Nie ma lepszego sposobu na naukę pokory, niż nauka obcego języka.

Nie ma lepszego wyzwania dla umysłu, niż nauka obcego języka.

Nie ma lepszej drogi do odkrycia siebie i innych ludzi, niż nauka obcego języka.



Kiedy wydaje ci się, że wiesz już wystarczająco dużo, by z powodzeniem przejść przez życie, otwórz gramatykę lub słownik i poczuj, że nagle nie wiesz nic. Angielski, niemiecki, szwedzki, grecki, serbski, polski... Wszystko jedno.

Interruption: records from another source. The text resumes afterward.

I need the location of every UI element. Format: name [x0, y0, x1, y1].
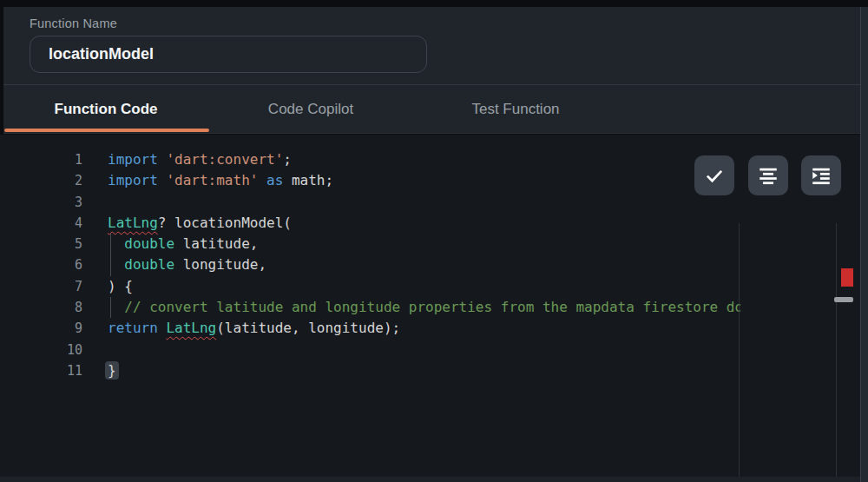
code-line-content	[82, 341, 108, 358]
code-line: 7) {	[0, 276, 740, 297]
code-token: }	[105, 361, 119, 380]
code-token: LatLng	[108, 215, 158, 231]
error-overview-marker	[841, 268, 853, 287]
code-line-content: import 'dart:convert';	[82, 151, 292, 168]
code-token: // convert latitude and longitude proper…	[124, 299, 740, 315]
function-editor-window: Function Name Function Code Code Copilot…	[0, 0, 868, 482]
line-number: 4	[0, 213, 82, 234]
line-number: 10	[0, 340, 82, 360]
indent-guide-line	[110, 234, 111, 254]
code-token: ;	[283, 151, 292, 168]
confirm-button[interactable]	[694, 155, 734, 195]
tab-bar: Function Code Code Copilot Test Function	[3, 84, 860, 134]
code-line: 1import 'dart:convert';	[0, 149, 740, 170]
check-icon	[703, 164, 726, 187]
code-line: 6 double longitude,	[0, 254, 740, 275]
tab-label: Test Function	[471, 101, 559, 118]
function-name-label: Function Name	[30, 17, 117, 30]
code-line: 11}	[0, 360, 740, 381]
format-align-center-icon	[757, 164, 779, 187]
editor-bottom-strip	[0, 477, 860, 482]
active-tab-underline	[4, 129, 209, 132]
code-editor[interactable]: 1import 'dart:convert';2import 'dart:mat…	[0, 135, 860, 482]
code-line-content: double latitude,	[82, 235, 258, 252]
function-name-input[interactable]	[30, 36, 427, 73]
viewport-divider-line	[739, 223, 740, 477]
code-token	[258, 172, 266, 188]
code-token: return	[108, 320, 158, 336]
code-token: import	[108, 172, 158, 188]
right-panel-edge	[860, 7, 868, 482]
line-number: 1	[0, 149, 82, 170]
code-token: ? locationModel(	[158, 215, 292, 231]
line-number: 8	[0, 297, 82, 318]
code-token: double	[124, 235, 174, 252]
tab-code-copilot[interactable]: Code Copilot	[208, 85, 413, 133]
line-number: 5	[0, 234, 82, 254]
code-line: 2import 'dart:math' as math;	[0, 170, 740, 191]
code-token: 'dart:math'	[166, 172, 258, 188]
tab-label: Code Copilot	[268, 101, 353, 118]
code-token: (latitude, longitude);	[216, 320, 400, 336]
code-line: 10	[0, 340, 740, 360]
line-number: 2	[0, 170, 82, 191]
line-number: 9	[0, 318, 82, 339]
code-line-content: }	[82, 362, 119, 379]
format-code-button[interactable]	[748, 155, 788, 195]
code-token: latitude,	[174, 235, 258, 252]
code-token: double	[124, 256, 174, 273]
indent-button[interactable]	[801, 155, 841, 195]
code-token	[158, 320, 167, 336]
code-token: math;	[283, 172, 333, 188]
code-token: LatLng	[166, 320, 216, 336]
code-token: ) {	[108, 278, 133, 294]
code-lines: 1import 'dart:convert';2import 'dart:mat…	[0, 135, 740, 482]
code-token	[158, 172, 167, 188]
scrollbar-track-line	[836, 223, 837, 477]
scrollbar-thumb[interactable]	[834, 297, 853, 302]
tab-test-function[interactable]: Test Function	[413, 85, 618, 133]
code-line-content: // convert latitude and longitude proper…	[82, 299, 740, 315]
tab-function-code[interactable]: Function Code	[3, 85, 208, 133]
line-number: 3	[0, 192, 82, 213]
code-line-content: LatLng? locationModel(	[82, 215, 292, 231]
code-line: 8 // convert latitude and longitude prop…	[0, 297, 740, 318]
code-line: 3	[0, 192, 740, 213]
tab-label: Function Code	[55, 101, 158, 118]
indent-guide-line	[110, 297, 111, 318]
header-panel: Function Name	[3, 7, 860, 84]
indent-increase-icon	[810, 164, 832, 187]
code-line-content: return LatLng(latitude, longitude);	[82, 320, 400, 336]
code-token: import	[108, 151, 158, 168]
code-token: longitude,	[174, 256, 266, 273]
code-line: 9return LatLng(latitude, longitude);	[0, 318, 740, 339]
indent-guide-line	[110, 254, 111, 275]
line-number: 7	[0, 276, 82, 297]
code-line-content: import 'dart:math' as math;	[82, 172, 333, 188]
code-token: as	[266, 172, 283, 188]
code-token: 'dart:convert'	[166, 151, 283, 168]
line-number: 6	[0, 254, 82, 275]
code-line-content	[82, 194, 108, 210]
code-line: 4LatLng? locationModel(	[0, 213, 740, 234]
code-token	[158, 151, 167, 168]
code-line: 5 double latitude,	[0, 234, 740, 254]
code-line-content: ) {	[82, 278, 133, 294]
line-number: 11	[0, 360, 82, 381]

Każdy jeden spełni swoją rolę znakomicie i pomoże odzyskać ci czujność, a pozbyć się zadufania w sobie.

Kiedy wydaje ci się, że twój umysł opada z sił, przetłumacz kilka zdań, pół strony, opowiadanie. Szukanie mostu między brzegami języków rogrzeje twój umysł, doda mu energii do myślenia. Czym częściej będziesz trenować, tym szybciej będziesz w stanie podróżować przez pustynie, lodowce i dżungle, które tworzą twoje myśli.

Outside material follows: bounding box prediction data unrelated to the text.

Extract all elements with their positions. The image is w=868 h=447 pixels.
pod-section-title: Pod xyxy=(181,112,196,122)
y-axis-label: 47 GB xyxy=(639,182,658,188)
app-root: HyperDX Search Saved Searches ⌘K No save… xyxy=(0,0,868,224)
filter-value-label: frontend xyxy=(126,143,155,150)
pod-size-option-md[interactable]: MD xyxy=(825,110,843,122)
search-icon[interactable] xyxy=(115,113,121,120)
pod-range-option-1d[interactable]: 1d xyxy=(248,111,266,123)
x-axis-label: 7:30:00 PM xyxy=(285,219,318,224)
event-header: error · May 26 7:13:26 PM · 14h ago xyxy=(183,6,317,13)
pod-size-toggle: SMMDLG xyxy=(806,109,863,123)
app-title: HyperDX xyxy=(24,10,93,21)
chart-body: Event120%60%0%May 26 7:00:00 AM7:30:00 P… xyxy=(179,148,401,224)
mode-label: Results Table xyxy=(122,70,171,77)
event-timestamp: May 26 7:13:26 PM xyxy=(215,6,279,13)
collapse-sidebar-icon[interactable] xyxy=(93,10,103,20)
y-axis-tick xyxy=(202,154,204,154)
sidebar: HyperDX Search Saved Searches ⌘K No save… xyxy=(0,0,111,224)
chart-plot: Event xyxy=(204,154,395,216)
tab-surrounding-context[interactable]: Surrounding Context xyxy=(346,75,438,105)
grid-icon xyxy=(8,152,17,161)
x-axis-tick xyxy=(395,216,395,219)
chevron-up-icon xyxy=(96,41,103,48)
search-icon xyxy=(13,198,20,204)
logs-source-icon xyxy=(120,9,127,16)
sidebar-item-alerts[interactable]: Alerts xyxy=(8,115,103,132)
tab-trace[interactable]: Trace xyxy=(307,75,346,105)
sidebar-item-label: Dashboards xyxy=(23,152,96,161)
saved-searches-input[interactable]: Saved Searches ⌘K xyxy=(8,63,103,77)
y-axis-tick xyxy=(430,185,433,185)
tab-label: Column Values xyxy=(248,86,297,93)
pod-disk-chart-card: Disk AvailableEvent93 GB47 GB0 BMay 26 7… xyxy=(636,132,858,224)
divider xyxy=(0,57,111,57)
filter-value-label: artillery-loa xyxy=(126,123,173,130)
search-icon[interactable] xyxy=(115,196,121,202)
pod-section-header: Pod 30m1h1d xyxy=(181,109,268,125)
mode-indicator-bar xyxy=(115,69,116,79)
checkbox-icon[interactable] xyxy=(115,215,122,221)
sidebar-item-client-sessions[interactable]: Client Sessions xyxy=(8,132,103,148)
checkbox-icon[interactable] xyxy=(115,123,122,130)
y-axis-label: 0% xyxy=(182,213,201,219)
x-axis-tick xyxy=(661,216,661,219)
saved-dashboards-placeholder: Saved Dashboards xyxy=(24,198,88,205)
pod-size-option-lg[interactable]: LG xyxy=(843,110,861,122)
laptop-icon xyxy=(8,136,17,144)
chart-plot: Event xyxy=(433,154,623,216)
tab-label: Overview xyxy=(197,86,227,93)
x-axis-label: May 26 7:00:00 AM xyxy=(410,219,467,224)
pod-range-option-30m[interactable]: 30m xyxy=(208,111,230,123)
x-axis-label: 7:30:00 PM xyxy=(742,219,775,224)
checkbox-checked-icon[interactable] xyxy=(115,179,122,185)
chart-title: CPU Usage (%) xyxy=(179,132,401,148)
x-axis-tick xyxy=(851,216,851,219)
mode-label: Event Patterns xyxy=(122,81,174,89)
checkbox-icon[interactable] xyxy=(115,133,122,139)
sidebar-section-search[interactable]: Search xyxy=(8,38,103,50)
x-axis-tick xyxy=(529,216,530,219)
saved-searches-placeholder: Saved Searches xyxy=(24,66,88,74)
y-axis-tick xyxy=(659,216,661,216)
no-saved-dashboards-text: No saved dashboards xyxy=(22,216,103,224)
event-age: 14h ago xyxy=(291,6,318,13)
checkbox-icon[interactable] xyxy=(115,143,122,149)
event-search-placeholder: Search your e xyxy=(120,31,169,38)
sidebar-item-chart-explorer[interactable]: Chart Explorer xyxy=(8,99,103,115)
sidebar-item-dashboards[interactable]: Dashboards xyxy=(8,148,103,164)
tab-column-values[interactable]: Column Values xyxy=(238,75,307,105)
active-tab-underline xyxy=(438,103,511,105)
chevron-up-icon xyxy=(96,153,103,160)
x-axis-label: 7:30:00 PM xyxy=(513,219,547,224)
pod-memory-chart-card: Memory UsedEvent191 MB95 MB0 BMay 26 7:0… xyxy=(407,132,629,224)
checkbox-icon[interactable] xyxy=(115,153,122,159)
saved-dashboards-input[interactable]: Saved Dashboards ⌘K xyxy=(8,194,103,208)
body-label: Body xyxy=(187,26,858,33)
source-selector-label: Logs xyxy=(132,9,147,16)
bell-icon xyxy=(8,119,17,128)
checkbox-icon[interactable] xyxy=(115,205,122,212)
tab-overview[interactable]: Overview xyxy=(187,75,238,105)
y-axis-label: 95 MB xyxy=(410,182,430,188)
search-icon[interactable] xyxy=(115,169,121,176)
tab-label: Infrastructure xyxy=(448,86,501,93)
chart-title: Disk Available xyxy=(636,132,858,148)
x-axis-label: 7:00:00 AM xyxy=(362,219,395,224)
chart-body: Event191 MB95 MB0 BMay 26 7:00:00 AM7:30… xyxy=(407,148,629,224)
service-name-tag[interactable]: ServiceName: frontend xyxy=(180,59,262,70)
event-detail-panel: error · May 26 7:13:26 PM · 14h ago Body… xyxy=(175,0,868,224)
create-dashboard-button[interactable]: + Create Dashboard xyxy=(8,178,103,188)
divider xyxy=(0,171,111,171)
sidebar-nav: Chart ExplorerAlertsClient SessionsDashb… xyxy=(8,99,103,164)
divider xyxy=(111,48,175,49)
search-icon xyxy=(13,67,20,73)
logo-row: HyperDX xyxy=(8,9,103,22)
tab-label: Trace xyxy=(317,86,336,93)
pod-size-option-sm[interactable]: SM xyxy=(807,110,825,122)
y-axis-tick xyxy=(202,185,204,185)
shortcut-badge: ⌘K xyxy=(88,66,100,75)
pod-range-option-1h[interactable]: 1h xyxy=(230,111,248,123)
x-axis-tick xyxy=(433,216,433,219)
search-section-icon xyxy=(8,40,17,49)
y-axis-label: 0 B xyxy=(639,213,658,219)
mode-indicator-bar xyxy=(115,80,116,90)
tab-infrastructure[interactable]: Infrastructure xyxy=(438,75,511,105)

Kiedy wydaje ci się, że nie możesz już lepiej poznać siebie samego, spróbuj odbyć prostą rozmowę w języku innym niż twój. Możesz rozmawiać o pogodzie, o zgubionym kluczu lub sposobie podcięcia włosów, abstrakcja nie jest wymagana. Każdy temat, nawet najprostsza rzecz, pozwoli ci zrozumieć, że nie znasz ani siebie, ani innych. Kiedy porozumienie trzeba budować z mozołem, można odkryć w sobie złość, frustrację, skłonność do paniki lub poddawania się bez walki, lub przeciwnie - morze cierpliwości, autoironię, spokój i wytrwałość, jakich wsześniej nie znaliśmy.

A potem przychodzi czas na pokora, którą czuję się, kiedy codziennie, po 17 latach, uczysz się czegoś nowego. Dzień za dniem. Bez końca.

Ps. Tekst ten dedykuję Jamiemu – mojemu nauczycielowi i uczniowi zarazem.